Which is why I made it a pencil first, so you’d all see how dull that writing is. Making it a gun and changing the situation changed the overall tension, but we still need to draw that reader in more!
We might say:
Rubbing his hand over his forehead, he looked at the wall, hearing his daughters screams from the other side. He inched his way to the table, reaching out with his trembling hand to pick up the gun.
See what I mean? Now, we have some dilemma. Tension. We had that before, though.
But we’ve added depth to the emotions. We’ve:
heightened the reading experience for the reader by
showing physical manifestations of the character’s emotions in the scene,
allowing the reader to conclude the character feels a certain way, and thereby
immersing the reader in the story more.
And while it’s perfectly suitable to say he reached over and grabbed the gun, sometimes it’s better to dive deep and amplify what the character is going through at that moment. Don’t say he’s nervous; show his trembling fingers and sweaty brow. Don’t say he hesitates; show him staring at the wall and hearing his daughter and running his hands through his hair.
These are things that physically show what’s going on and allow the reader to conclude he’s nervous and conflicted about what he’s going to do.
And it takes a lot of effort to write the scene, get the characters all doing what they’re supposed to do, and make things as intense as they need to be – all in one take. It’s work! And it’s tiring! And you’re doing it while also thinking about how he rushes in and confronts the bad guys –
so are you 100% focused on the reader’s experience?

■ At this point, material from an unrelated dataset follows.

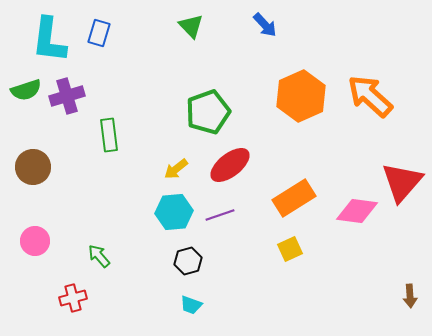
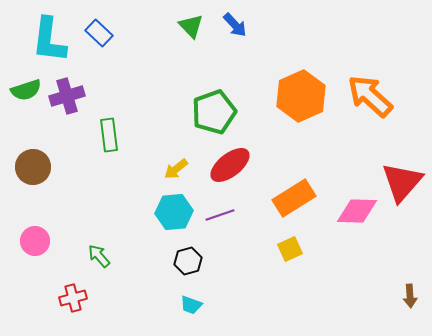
blue arrow: moved 30 px left
blue rectangle: rotated 64 degrees counterclockwise
green pentagon: moved 6 px right
pink diamond: rotated 6 degrees counterclockwise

You say he grabbed the gun – and you assume the reader totally understands the character’s mindset because YOU do. You see it all, the screams and the panic and the fear . . .
But is what you had in your head what you put on the page?
Not after the first draft, usually.
So you can’t do it all the time, but you’re going to have certain places in your story where you innately want to do it. Those will be fine. You’ll spend time on those because they’re important.
I’m telling you to go back when you’re done with the story and find other places where you can really raise up the tension or emotion or drama. Because they’re ALL important, or they shouldn’t be in the story.
And let’s face it. Reading is an escape. It’s done for pleasure.
If it’s a pleasurable escape,
make sure when you put your readers on the roller coaster you take them to the top of the big hill AND the bottom of the big hill
– and lots of other hills in between.
The twists and turns and all the things that make the roller coaster riders scream with glee are the kind of things you want in your story for your reader to rave about to their friends.